Adapters are used to extend the SaveToken protocol. They make it possible for the SaveToken protocol to support any asset or insurance token protocols.
Adapters are used to extend the SaveToken protocol. They make it possible for the SaveToken protocol to support any asset or tokenized insurance protocols.
How do Adapters work
All adapters must inherit from and adhere to the IAsset and IInsurance interfaces. Each adapter's implementation must be developed to support the corresponding asset or insurance token interface.
For instance, the AaveAdapter has been implemented to enable lending on Aave's lending and borrowing protocol. In other words, a SaveToken can be created that uses the AaveAdapter to interface with Aave's protocol as means to obtain and hold interest-bearing aTokens.
Similarly, the CoverAdapter has been implemented to provide coverage through Cover's insurance protocol. In other words, a SaveToken can be created that uses the CoverAdapter to interface with Cover's insurance protocol as means to buyInsurance (i.e., CLAIM tokens).
Adapters make it easy for developers to extend support for the SaveToken protocol. As new asset and tokenized insurance protocols come to market, they can easily be integrated to work with the SaveToken protocol.
The SaveToken contract uses delegatecall to call functions in the asset and insurance adapters.

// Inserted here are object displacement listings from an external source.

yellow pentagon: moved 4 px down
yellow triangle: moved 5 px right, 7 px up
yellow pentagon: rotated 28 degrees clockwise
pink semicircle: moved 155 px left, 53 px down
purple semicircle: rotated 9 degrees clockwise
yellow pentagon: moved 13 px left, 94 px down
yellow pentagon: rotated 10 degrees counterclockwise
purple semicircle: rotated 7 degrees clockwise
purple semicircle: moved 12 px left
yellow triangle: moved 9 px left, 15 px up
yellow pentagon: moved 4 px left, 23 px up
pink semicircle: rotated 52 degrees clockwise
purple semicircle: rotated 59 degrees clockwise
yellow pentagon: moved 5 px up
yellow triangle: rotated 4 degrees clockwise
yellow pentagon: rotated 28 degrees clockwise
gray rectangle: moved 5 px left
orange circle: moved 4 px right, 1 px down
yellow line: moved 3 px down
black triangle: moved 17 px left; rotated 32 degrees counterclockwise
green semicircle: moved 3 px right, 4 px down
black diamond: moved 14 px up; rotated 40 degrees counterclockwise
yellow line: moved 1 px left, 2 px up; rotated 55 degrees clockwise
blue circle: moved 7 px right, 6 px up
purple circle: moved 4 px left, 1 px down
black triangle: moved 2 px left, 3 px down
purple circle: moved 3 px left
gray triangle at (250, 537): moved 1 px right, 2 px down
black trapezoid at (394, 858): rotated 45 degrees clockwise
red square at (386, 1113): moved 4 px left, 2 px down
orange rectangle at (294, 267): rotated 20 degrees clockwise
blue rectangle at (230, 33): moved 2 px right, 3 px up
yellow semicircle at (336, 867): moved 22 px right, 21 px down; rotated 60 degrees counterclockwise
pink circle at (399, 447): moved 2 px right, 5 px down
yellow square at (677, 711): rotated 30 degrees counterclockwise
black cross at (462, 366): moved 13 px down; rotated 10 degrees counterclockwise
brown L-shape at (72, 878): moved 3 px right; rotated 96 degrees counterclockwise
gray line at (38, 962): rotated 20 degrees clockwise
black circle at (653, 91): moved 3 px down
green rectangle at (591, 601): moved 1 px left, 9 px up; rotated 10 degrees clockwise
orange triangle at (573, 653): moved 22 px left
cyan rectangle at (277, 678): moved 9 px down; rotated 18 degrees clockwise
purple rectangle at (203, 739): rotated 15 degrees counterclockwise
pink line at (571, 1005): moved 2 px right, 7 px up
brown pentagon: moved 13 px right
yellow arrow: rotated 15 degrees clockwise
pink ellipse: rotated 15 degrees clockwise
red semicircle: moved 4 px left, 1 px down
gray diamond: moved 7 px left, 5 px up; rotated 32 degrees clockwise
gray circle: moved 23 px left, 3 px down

The code in the adapters is then executed in the context of the calling contract and msg.sender and msg.value do not change their values
This means that the SaveToken contract can dynamically load code from any asset or insurance adapter address at runtime. Storage, current address, and balance still refer to the SaveToken contract; the adapter contracts only provide function logic to execute. This makes asset and insurance adapters reusable and enables anyone to create a SaveToken that pairs any asset or insurance token they'd like.